- Cecelia Antoinette, from a 2004 publication.
- Born: Cecelia Antoinette Bruton November 24, 1949 Dallas, Texas
- Died: May 28, 2020 (aged 70)
- Other names: CeCe Antoinette, Cecilia Antoinette
- Occupations: Actress, comedian, writer

= Cecelia Antoinette =

American actress (1949–2020)

Cecelia Antoinette Bruton (November 24, 1949 – May 28, 2020), known professionally as Cecelia Antoinette or CeCe Antoinette, was an American actress, comedian, and writer.

== Early life ==
Cecelia Antoinette Bruton was born a twin in Dallas, in 1949, the daughter of Cicero Hamilton Bruton Sr. and Naomi Hartman Bruton. Her mother was an actress, and her father worked for the railroad. She was educated in Hamilton Park schools, graduating from high school in 1968. She earned a bachelor's degree at the University of Oklahoma. She was a member of Alpha Kappa Alpha.

== Career ==
Bruton began acting in Dallas and took acting classes in New York City. She appeared on Broadway in Mule Bone, and in touring or regional companies of The Wake of Jeremy Foster, The Member of the Wedding, The Ride Down Mt. Morgan, St. Lucy's Eyes, and Bronzeville. On television, she had small roles in Law & Order: Special Victims Unit, Scrubs, Weeds, The Marvelous Mrs. Maisel, Godfather of Harlem, The Punisher, A Black Lady Sketch Show, Blue Bloods, 2 Broke Girls, Mad Men, Desperate Housewives, Girlfriends, Crossing Jordan, and The Chris Rock Show.

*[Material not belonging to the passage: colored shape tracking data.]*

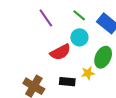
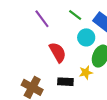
cyan circle: (79, 37) -> (86, 37), moved
red semicircle: (60, 52) -> (58, 52), turned -90

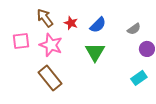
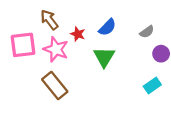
red star: (71, 23) -> (78, 34), moved
pink square: (21, 41) -> (23, 45), size x1.4

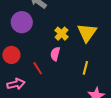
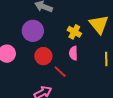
red circle: (11, 55) -> (43, 56), moved

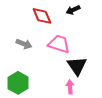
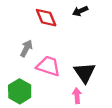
gray arrow: (24, 44) -> (26, 48), turned -84
pink trapezoid: (59, 44) -> (48, 66), moved

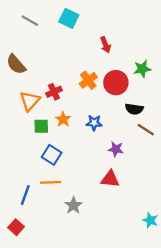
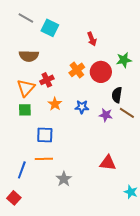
cyan square: (69, 18) -> (50, 28), moved
brown semicircle: (16, 64) -> (29, 56), moved, turned -48
black semicircle: (134, 109) -> (117, 95), turned 91
green square: (41, 126) -> (25, 110), moved
purple star: (116, 149) -> (106, 115), moved
blue square: (52, 155) -> (45, 135), turned -30
red triangle: (110, 179) -> (108, 163), moved

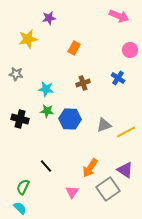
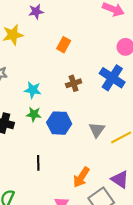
blue cross: (118, 78) -> (112, 78), size x1.6
gray triangle: (104, 125) -> (97, 130), turned -35
black line: (46, 166) -> (38, 163), moved, turned 40

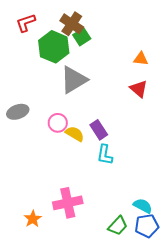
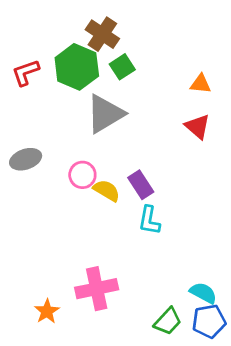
red L-shape: (26, 23) -> (26, 73), moved
green square: (82, 37) -> (122, 67), moved

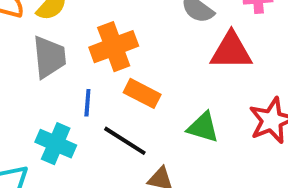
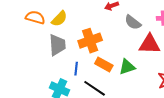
green triangle: (203, 127) -> (127, 67), moved, turned -36

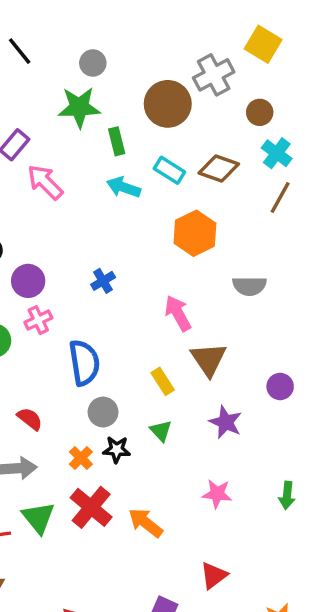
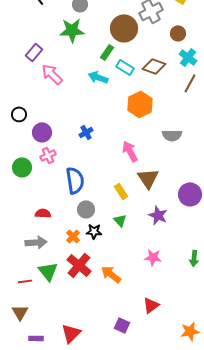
green rectangle: (117, 141) -> (107, 52), moved, turned 49
purple circle: (280, 386) -> (190, 194), size x1.5
red semicircle: (30, 419) -> (43, 213), turned -35

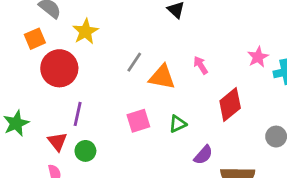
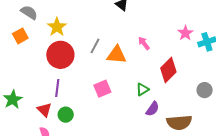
red circle: (59, 68) -> (60, 55), moved
green triangle: (178, 124) -> (142, 89), moved

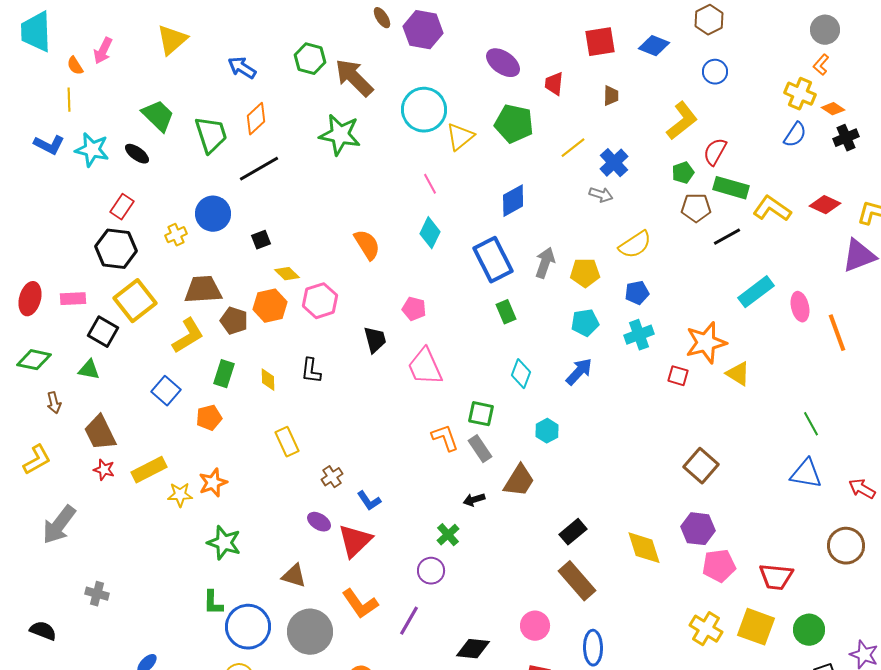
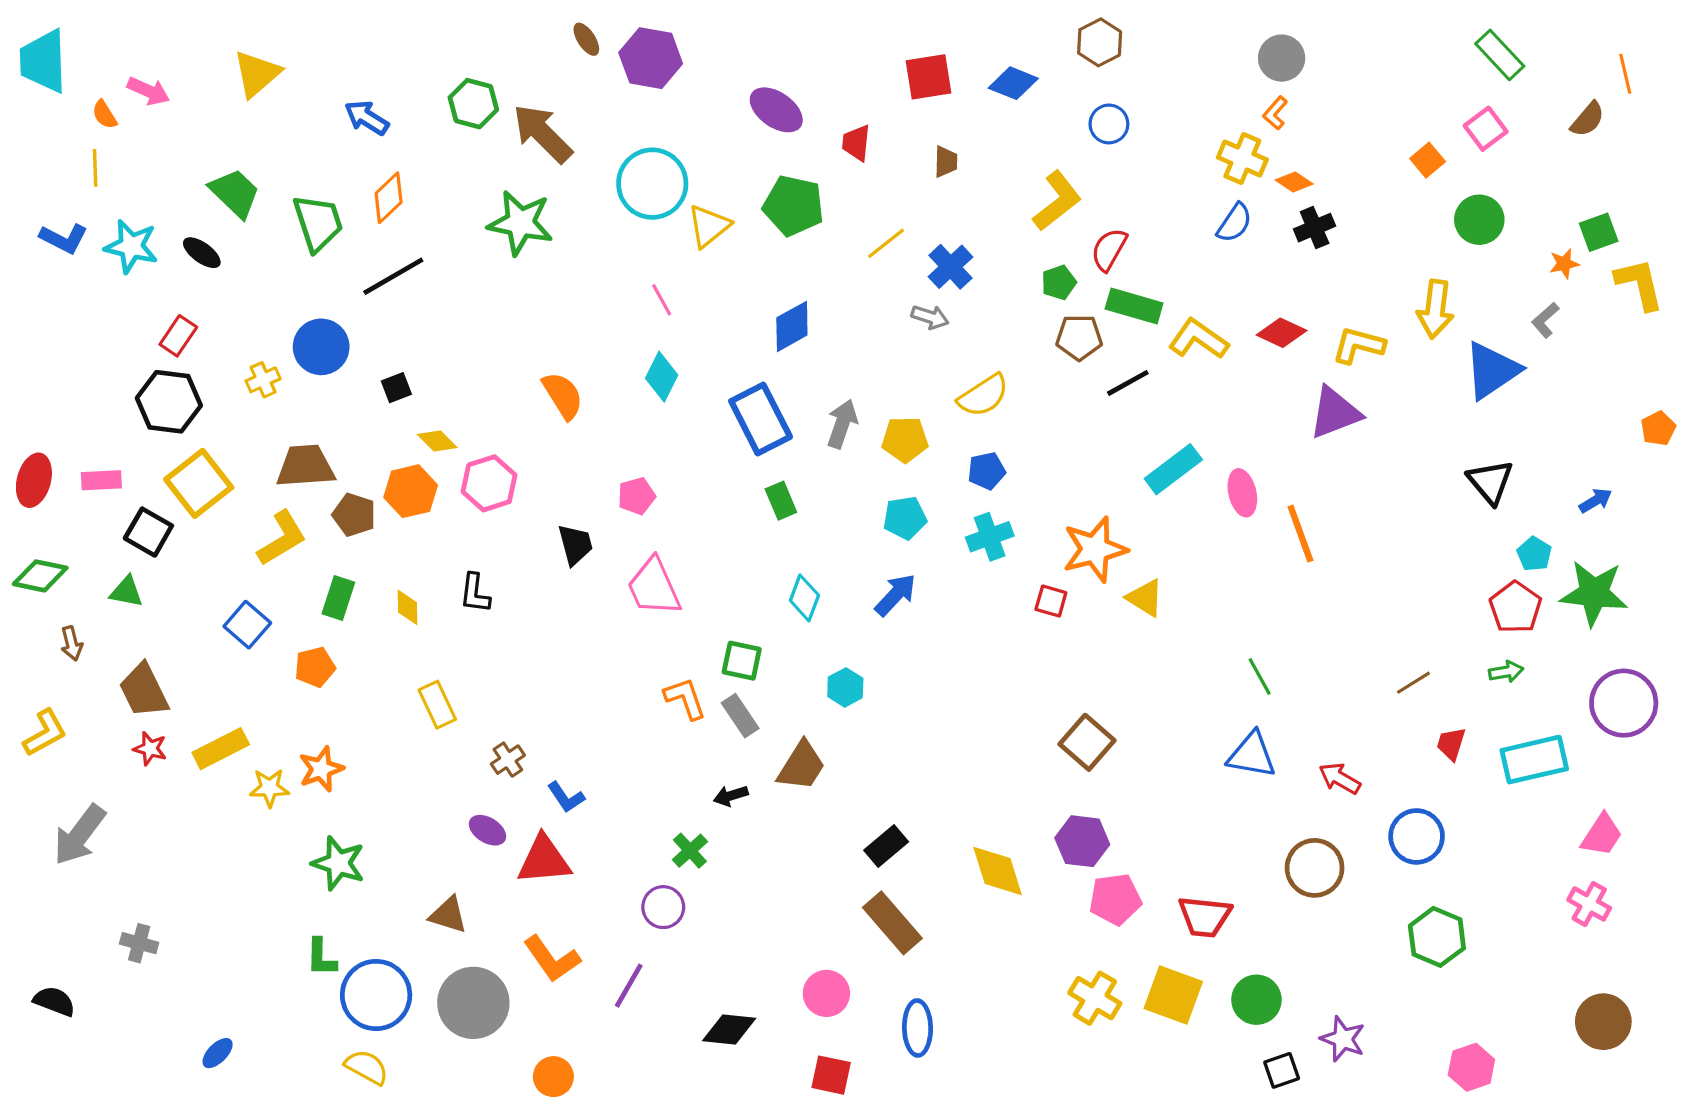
pink arrow: (103, 51) -> (148, 91), turned -92
pink pentagon: (414, 309) -> (637, 496), turned -30
red triangle: (355, 541) -> (544, 860), turned 39

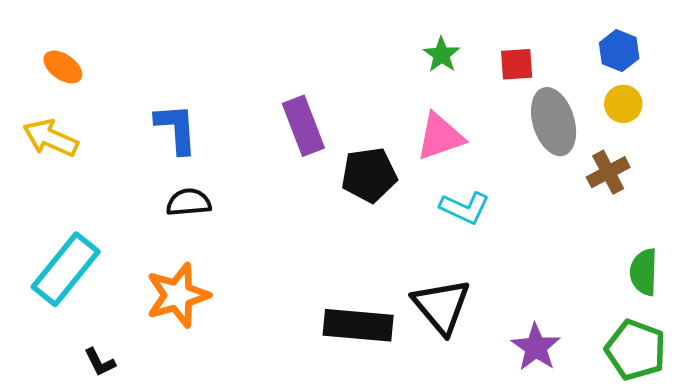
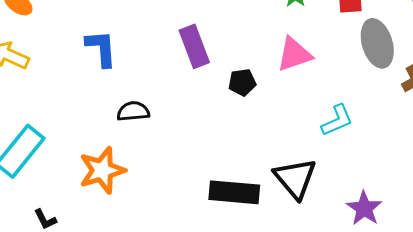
black pentagon: (369, 175) -> (242, 82), size x0.7
black semicircle: (189, 202) -> (133, 111), moved
cyan L-shape: (465, 208) -> (337, 120), moved, turned -48

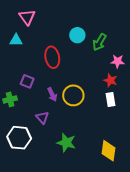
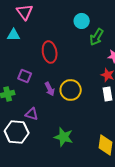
cyan circle: (77, 35) -> (82, 21), moved
purple triangle: (42, 118) -> (32, 114), moved, turned -32

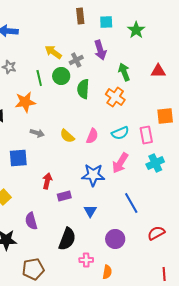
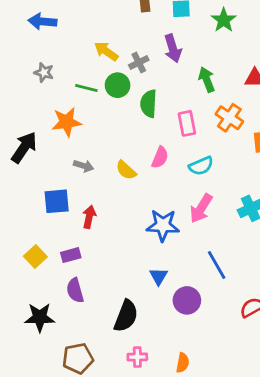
green line: (39, 78) -> (86, 88), turned -63
orange cross: (115, 97) -> (229, 118), moved
pink rectangle: (146, 135) -> (187, 123), moved
pink semicircle: (92, 136) -> (160, 157), moved
red arrow: (47, 181) -> (89, 217), moved
purple rectangle: (64, 196) -> (71, 255), moved
purple circle: (115, 239) -> (187, 300), moved
pink cross: (86, 260) -> (137, 357), moved

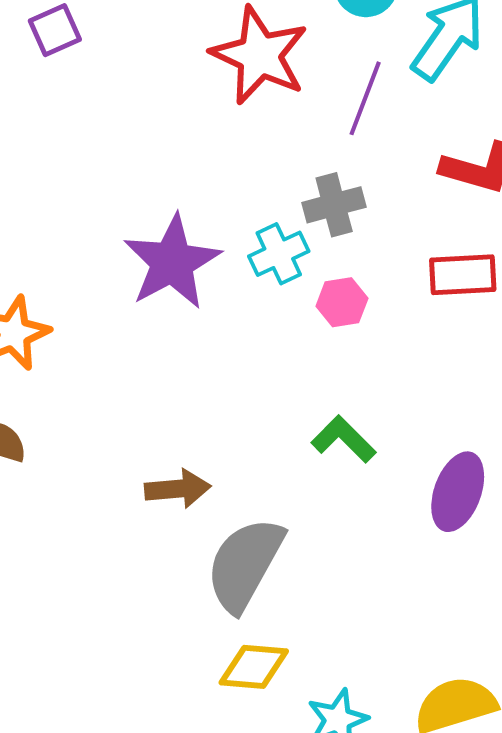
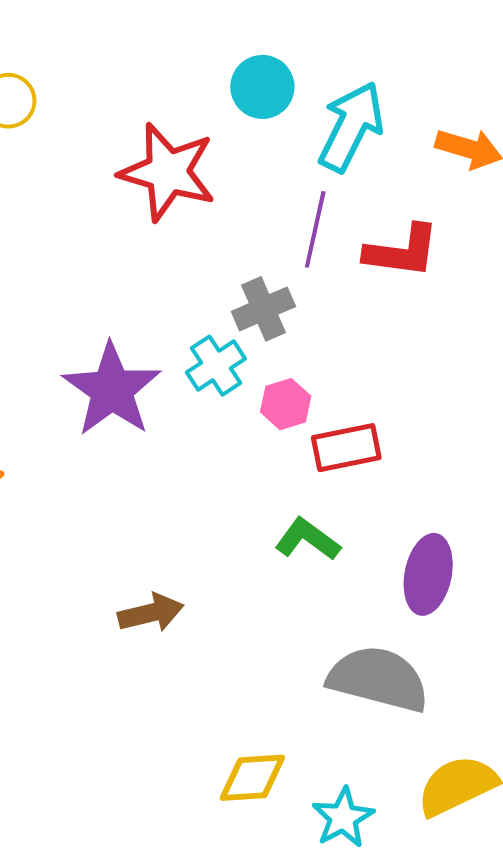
purple line: (365, 98) -> (315, 229), moved
red rectangle: (463, 275) -> (346, 448), moved
gray semicircle: (245, 564) -> (378, 679), moved, turned 84

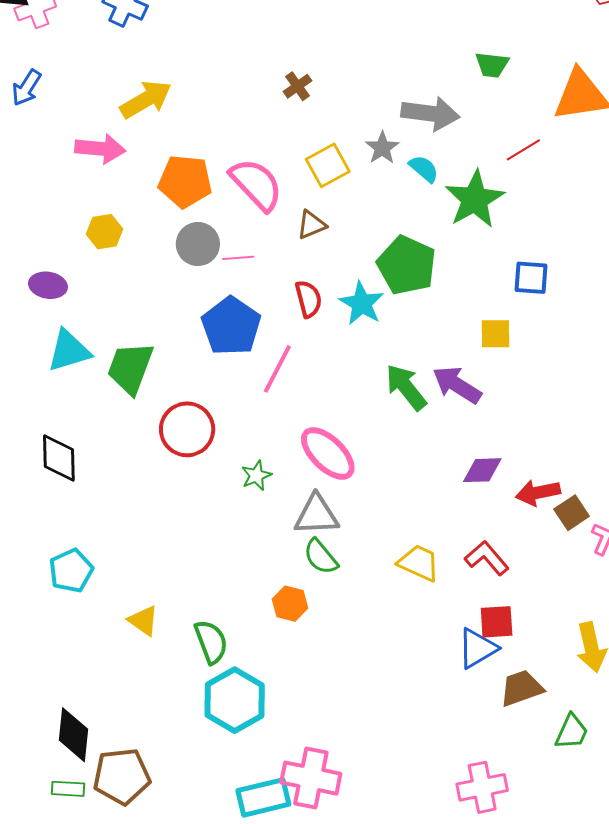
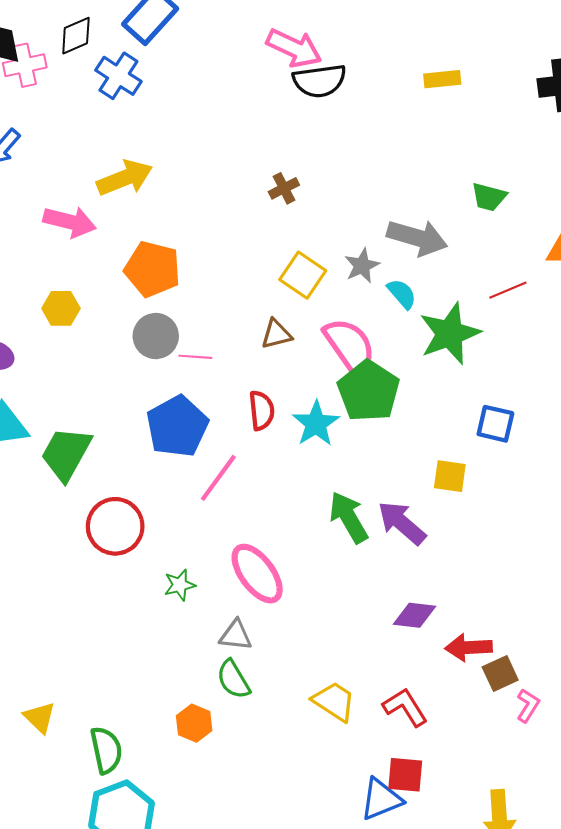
yellow square: (328, 165) -> (303, 275), turned -36
pink semicircle: (256, 184) -> (350, 346), moved
gray triangle: (316, 515) -> (236, 635), size x0.7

Her film credits included appearances in After School (2008), Proud American (2008), Yes Man (2008), Dance Fu (2011), Different Flowers (2017), and Deadtectives (2018).

Bruton published a book of poetry, Just as I am, and a memoir, Brown Gal's Rising, and an autobiographical one-woman show, Watermelon: Git It While It's Hot!. She participated in the Lincoln Center Theater Directors Lab in 1998, and performed at festivals about women in jazz in Hartford in 1999 and 2001. She was a member of the Women's Project Directors Forum. She taught theatre at various levels, including at the Pennsylvania State University and the New York City public schools.

== Personal life ==
Cecelia Antoinette Bruton was a practicing Nichiren Shoshu Buddhist.

== Death ==
She died in 2020, aged 70 years. She was honored posthumously at the Reel Sisters awards ceremony in November 2020.